For Boolean (i.e., categorical with two classes) features, a good alternative to using PCA consists in using Multiple Correspondence Analysis (MCA), which is simply the extension of PCA to categorical variables (see related thread). For some background about MCA, the papers are Husson et al. (2010), or Abdi and Valentin (2007). An excellent R package to perform MCA is FactoMineR. It provides you with tools to plot two-dimensional maps of the loadings of the observations on the principal components, which is very insightful.
Below are two map examples from one of my past research projects (plotted with ggplot2). I had only about 60 observations and it gave good results. The first map represents the observations in the space PC1-PC2, the second map in the space PC3-PC4... The variables are also represented in the map, which helps with interpreting the meaning of the dimensions. Collecting the insight from several of these maps can give you a pretty nice picture of what's happening in your data.

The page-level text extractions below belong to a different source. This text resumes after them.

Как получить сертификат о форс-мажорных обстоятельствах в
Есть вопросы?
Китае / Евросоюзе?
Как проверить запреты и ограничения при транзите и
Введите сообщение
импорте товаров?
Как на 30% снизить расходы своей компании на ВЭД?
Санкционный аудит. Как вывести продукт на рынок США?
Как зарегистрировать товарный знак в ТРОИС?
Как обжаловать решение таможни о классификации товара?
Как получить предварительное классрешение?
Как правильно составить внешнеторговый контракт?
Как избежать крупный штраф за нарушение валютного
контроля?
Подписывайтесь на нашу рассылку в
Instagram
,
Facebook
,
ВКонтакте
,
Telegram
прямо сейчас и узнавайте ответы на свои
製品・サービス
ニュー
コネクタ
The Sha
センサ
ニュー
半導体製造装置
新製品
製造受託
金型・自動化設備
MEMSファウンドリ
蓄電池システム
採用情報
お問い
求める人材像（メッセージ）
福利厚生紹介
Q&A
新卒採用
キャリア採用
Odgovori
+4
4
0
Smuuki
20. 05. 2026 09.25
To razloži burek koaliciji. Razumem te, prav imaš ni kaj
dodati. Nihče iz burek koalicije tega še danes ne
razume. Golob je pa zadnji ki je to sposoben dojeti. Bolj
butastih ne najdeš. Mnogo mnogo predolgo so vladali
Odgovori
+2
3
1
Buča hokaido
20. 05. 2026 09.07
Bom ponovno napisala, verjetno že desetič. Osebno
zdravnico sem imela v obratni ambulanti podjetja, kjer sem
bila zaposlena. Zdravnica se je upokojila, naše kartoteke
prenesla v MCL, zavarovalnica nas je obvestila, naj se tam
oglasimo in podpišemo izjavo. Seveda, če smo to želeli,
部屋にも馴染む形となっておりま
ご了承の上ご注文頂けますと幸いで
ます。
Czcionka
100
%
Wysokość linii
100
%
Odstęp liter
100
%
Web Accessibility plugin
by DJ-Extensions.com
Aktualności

On the website linked above, you will also find information about a novel procedure, HCPC, which stands for Hierarchical Clustering on Principal Components, and which might be of interest to you. Basically, this method works as follows:
- perform a MCA,
- retain the first $k$ dimensions (where $k<p$, with $p$ your original number of features). This step is useful in that it removes some noise, and hence allows a more stable clustering,
- perform an agglomerative (bottom-up) hierarchical clustering in the space of the retained PCs. Since you use the coordinates of the projections of the observations in the PC space (real numbers), you can use the Euclidean distance, with Ward's criterion for the linkage (minimum increase in within-cluster variance). You can cut the dendogram at the height you like or let the R function cut if or you based on some heuristic,
- (optional) stabilize the clusters by performing a K-means clustering. The initial configuration is given by the centers of the clusters found at the previous step.
Then, you have lots of ways to investigate the clusters (most representative features, most representative individuals, etc.)